In de 17e eeuw werd de spouwmuur voor het eerst gebuikt, een kleine revolutie met een flink comfort verhogend effect. Deze bouwmethode was overigens vooral bedoeld om vocht te weren. Het zou nog een eeuw duren voor tochtrollen en strobalen werden ingezet voor warmtebehoud in gebouwen. Met de opkomst van de industrie in de 19e eeuw nam ook het aantal isolatie-innovaties toe. De spouwen in de muren werden gevuld met houtkrullen, kurk, zaagsel, rubber en wol. Ook de ruimten tussen vloeren werden ermee volgestopt.

Na 1945 kreeg isolatie meer aandacht. Per toeval werd glasvezel uitgevonden en al snel werd glaswol ingezet voor woningisolatie. Een reeks aan innovaties zou volgen, zeker sinds de oliecrisis van begin jaren ’70. De afhankelijkheid van aardolie kwam toen helder aan het licht. Polystyreen, rotswol, PU-schuim werden en worden ingezet, terwijl dubbel- en triple-glas warmteverlies via de raampartijen terugdringen. Ondanks pakweg vijf eeuwen isoleren zijn we nog niet waar we moeten zijn, maar we komen wel steeds dichterbij. We zijn bezig met de op één na laatste stap: die naar Bijna Energie Neutrale Gebouwen, kortweg BENG.

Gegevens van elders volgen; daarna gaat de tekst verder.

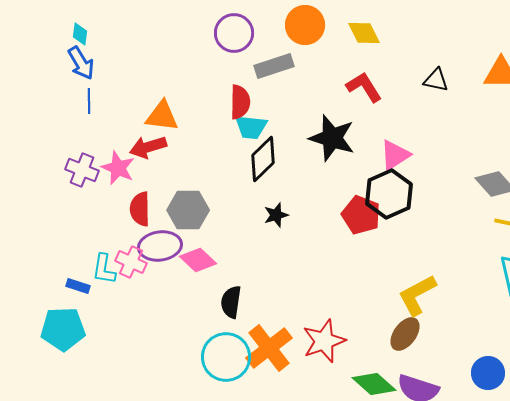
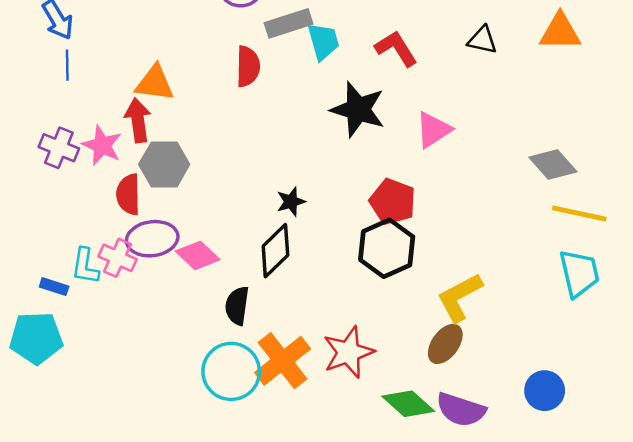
cyan trapezoid: (251, 127) -> (323, 41), moved, turned -112
red arrow: (148, 147) -> (138, 120), turned 99
black diamond: (263, 159) -> (275, 251), moved
black hexagon: (389, 194) -> (387, 248), moved
gray hexagon: (188, 210) -> (164, 164), moved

Sinds 1 januari 2021 moeten alle nieuwe gebouwen in Nederland ‘bijna-energieneutraal’ zijn. Wie niet aan de BENG-eisen voldoet, mag zijn projecten niet uitvoeren. BENG brengt drie dingen in kaart: de maximale energiebehoefte van het gebouw, het maximale fossiele energieverbruik en het minimale aandeel hernieuwbare energie. Misschien denkt u inmiddels: oké, maar wat hebben jullie als bouwkundig keurders van bestaande woningen hiermee te maken? Nou, we hebben in de persoon van Pieter de Wit een BENG-gecertificeerd bouwkundig keurder in de gelederen. Hij heeft recent zijn opleiding met succes afgerond en die was geheel gericht op bestaande gebouwen. Want ook daar bepaalt bijna-energieneutraal de ontwikkelingen. Dankzij BENG-kennis binnen De Keurder kunnen we u als koper van een woning – naast het bieden van gedegen bouwkundige keuringsrapporten – ook advies geven over het verbeteren van de energieprestaties van uw huis. Mooi toch, met het oog op morgen?